Regardless, he still maintains his Olympic dream remains.
"Yes, my Olympic dream is very much on. I can compete as a neutral athlete under World Athletics," he said.
Omanyala, who was due in the country on Sunday, set a new 100m national record when he clocked 10.01 seconds on Tuesday night at the Making of Champions (MOC) Grand Prix in Lagos, Nigeria.
"I feel so nice because I ran national records in January 2021 (10.11) and 10.14 in Eldoret in 2019 but both were considered wind-aided. I have been trying to get that record for a long time and I am glad that now I have it. God is great. Running 10.01 and qualifying for the Olympics is another thing. Now am going to even work harder so that I can be at the Olympics finals," enthused Omanyala.
The speedster put down his near-flawless sprints in competitions over the last couple of years to his strict training regime and maintained he was not about to take his foot off the pedal. He further hopes that he would be exempted from the governments wholesale suspension of sporting activities to bring down the spread of the coronavirus.
"My schedule includes training for six hours a day, doing track sessions from Monday to Saturday. I also do gym work four times a week," he disclosed.
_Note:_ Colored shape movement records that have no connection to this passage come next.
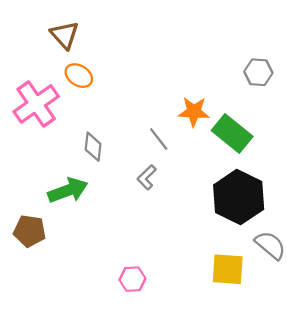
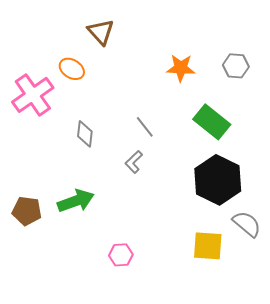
brown triangle: (65, 35) -> (101, 32), moved
orange star: (194, 112) -> (181, 68), moved
green arrow: (68, 190) -> (76, 201), moved

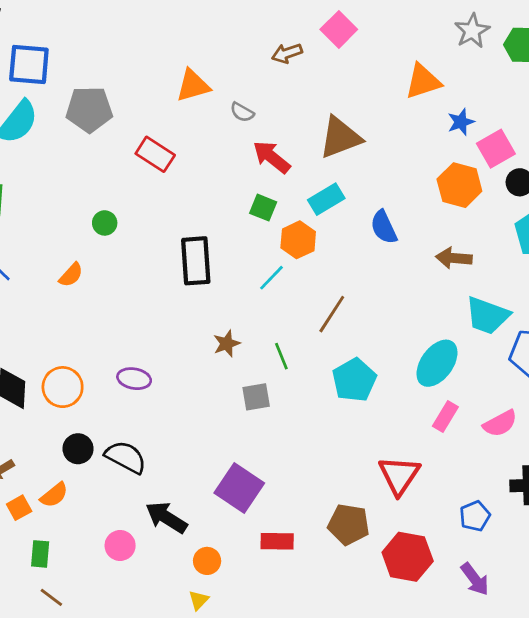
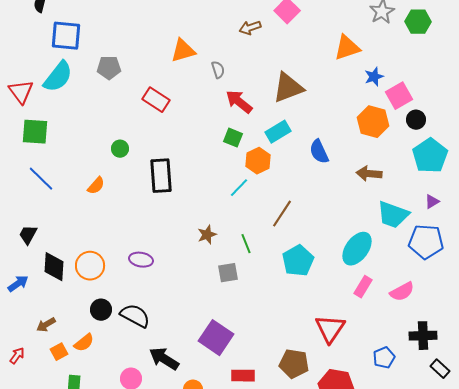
gray pentagon: (89, 109) -> (109, 68), size x0.7
gray semicircle: (242, 112) -> (218, 70), turned -138
black rectangle: (196, 261) -> (161, 176), moved

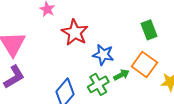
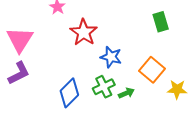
green rectangle: (149, 30) -> (161, 22), moved
green arrow: (121, 75) -> (126, 93), moved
"I hope I will get an exception to prepare for the Olympics because I have qualified. I just need to train. I will try to qualify for the 200m too."
Omanyala is now set to become the first Kenyan to compete in the event for the first time in over two decades following Joseph Gikonyo's appearance at the 1996 Atlanta Olympics.
Mark Odhiambo, Kenya's previous record holder and foremost sprinter is also fighting to qualify for Tokyo.
"The more the merrier. It's a good time for sprints in the country. We have many talented guys in the stable and we hope we qualify as many as we can," concluded Omanyala.
Kenya have never won an international medal in the short sprints with the late Kennedy Ondieki the last man to progress into the quarter-finals, dating back to the Seoul Olympics in 1988.